Hurricanes loom large in "Alligator Tales," Anne Galjour's one-woman show about people living on the edges of a Louisiana bayou.
Apt enough, for Galjour, herself, is something of a one-woman performance hurricane as she weaves in and out of eight different characters, spinning engrossing tales involving alligator patrols and turtle sauce piquant.
Galjour, who captivated Seattle audiences in years past with "The Krewe of Neptune" and "Hurricane" ("Alligator Tales" is a reworking of "Hurricane" and another one-act, "Mauvais Temps"), proves again that she is an enchanting storyteller. Her quirky characters (two sisters, one of whom wears saints' medals on her bra and is lusting after a man who's a lightning-bolt magnet; a neighboring couple; and assorted others) face challenges both physical (storms, floods, alligators) and metaphysical (apparitions of Jesus Christ).
Galjour has a wonderful ear for dialogue and a knack for blending humor and pathos, even tragedy, as her characters deal with everything from incoming Hurricane Wanda to romance to death.
As vivid as her characters are Galjour's descriptions of a bayou teeming with life, from the alligators, fish and mosquitoes, to the weather - almost a character in its moodiness and omnipresence. When she paints a word-picture of two characters in a boat waiting out a storm, we almost smell the damp heaviness of the marsh.
Her evocation of life in the bayou is well matched by Kate Edmunds' simple set (a chair, driftwood, an abstract background), Stephen LeGrand's subtle sound effects (rainfall, thunder and, best of all, chimes to evoke the shifting of leaves in the wind), and a beautiful lighting design by Kent Dorsey.
The play's only major shortcoming is in the second half when the characters go through many of the same travails (an oncoming storm, the encroachment of oil companies) that they've already been through in the first half. Now and then in this second act, the play threatens to slip into a soap-operalike "and then this happened to the character" type of storytelling. More focus on overarching themes might have helped. (For as often as it's mentioned, the infiltration of the oil companies doesn't really seem to go anywhere.)
Still, Galjour grounds all the action in such specifics of character and region that the situations never become generic. And director Sharon Ott keeps the pace and mood nicely modulated - from fast and furious during the storms to delicate and deliberate during quieter moments, including an ending that is poignant, almost mythical.

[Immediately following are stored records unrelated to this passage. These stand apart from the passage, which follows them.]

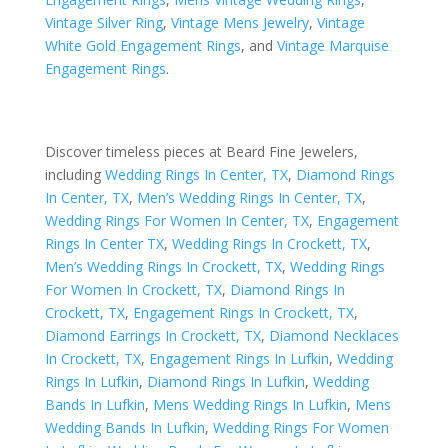
Vintage Silver Ring
,
Vintage Mens Jewelry
,
Vintage
White Gold Engagement Rings
, and
Vintage Marquise
Engagement Rings
.
Discover timeless pieces at Beard Fine Jewelers,
including
Wedding Rings In Center, TX
,
Diamond Rings
In Center, TX
,
Men’s Wedding Rings In Center, TX
,
Wedding Rings For Women In Center, TX
,
Engagement
Rings In Center TX
,
Wedding Rings In Crockett, TX
,
Men’s Wedding Rings In Crockett, TX
,
Wedding Rings
For Women In Crockett, TX
,
Diamond Rings In
Crockett, TX
,
Engagement Rings In Crockett, TX
,
Diamond Earrings In Crockett, TX
,
Diamond Necklaces
In Crockett, TX
,
Engagement Rings In Lufkin
,
Wedding
Rings In Lufkin
,
Diamond Rings In Lufkin
,
Wedding
Bands In Lufkin
,
Mens Wedding Rings In Lufkin
,
Mens
Wedding Bands In Lufkin
,
Wedding Rings For Women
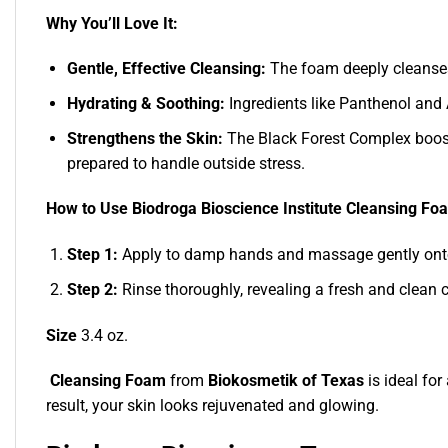
Why You’ll Love It:
Gentle, Effective Cleansing:
The foam deeply cleanses 
Hydrating & Soothing:
Ingredients like Panthenol and 
Strengthens the Skin:
The Black Forest Complex boosts 
prepared to handle outside stress.
How to Use Biodroga Bioscience Institute Cleansing Fo
Step 1:
Apply to damp hands and massage gently onto
Step 2:
Rinse thoroughly, revealing a fresh and clean 
Size
3.4 oz.
Cleansing Foam
from
Biokosmetik of Texas
is ideal for
result, your skin looks rejuvenated and glowing.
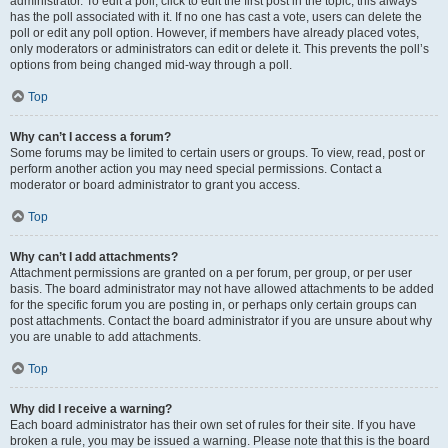
administrator. To edit a poll, click to edit the first post in the topic; this always
has the poll associated with it. If no one has cast a vote, users can delete the
poll or edit any poll option. However, if members have already placed votes,
only moderators or administrators can edit or delete it. This prevents the poll’s
options from being changed mid-way through a poll.
Top
Why can’t I access a forum?
Some forums may be limited to certain users or groups. To view, read, post or
perform another action you may need special permissions. Contact a
moderator or board administrator to grant you access.
Top
Why can’t I add attachments?
Attachment permissions are granted on a per forum, per group, or per user
basis. The board administrator may not have allowed attachments to be added
for the specific forum you are posting in, or perhaps only certain groups can
post attachments. Contact the board administrator if you are unsure about why
you are unable to add attachments.
Top
Why did I receive a warning?
Each board administrator has their own set of rules for their site. If you have
broken a rule, you may be issued a warning. Please note that this is the board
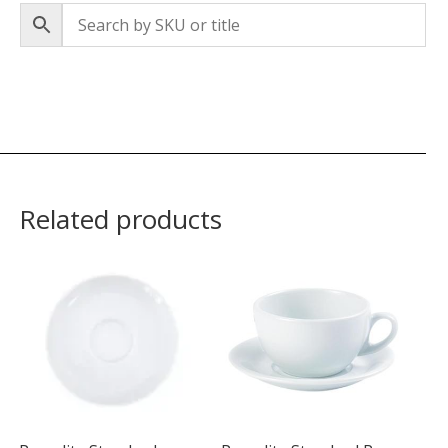
Related products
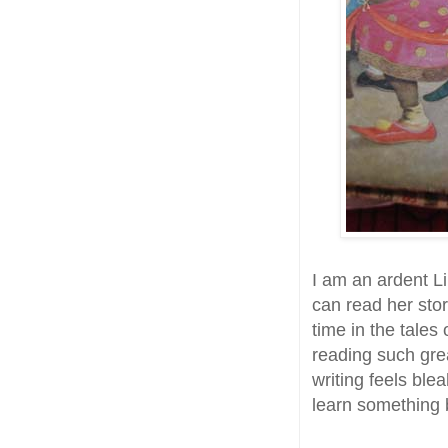
I am an ardent L
can read her sto
time in the tales
reading such grea
writing feels ble
learn something b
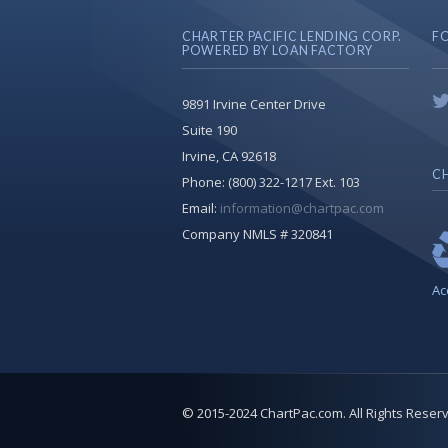
CHARTER PACIFIC LENDING CORP.
F
POWERED BY LOAN FACTORY
9891 Irvine Center Drive
Suite 190
Irvine, CA 92618
CH
Phone:
(800) 322-1217 Ext. 103
Email:
information@chartpac.com
Company NMLS # 320841
Ac
© 2015-2024 ChartPac.com. All Rights Reser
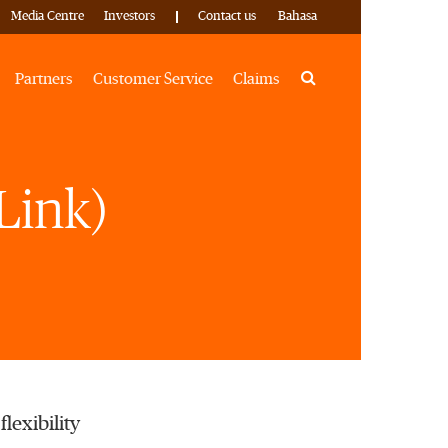
Media Centre
Investors
Contact us
Bahasa
Search
Partners
Customer Service
Claims
Link)
lexibility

Seattle Rep could not have chosen two more different plays to close its season: the sparely staged, personal stories of "Alligator Tales" and the sumptuous 19th-century comedy of Oscar Wilde's "An Ideal Husband." Be glad it did, for each play is richly absorbing and utterly delightful in its own way, doing what the best theater pieces do: taking audiences to different times and places, exploring the fertile minds of talented playwrights. And best of all, touching the human heart.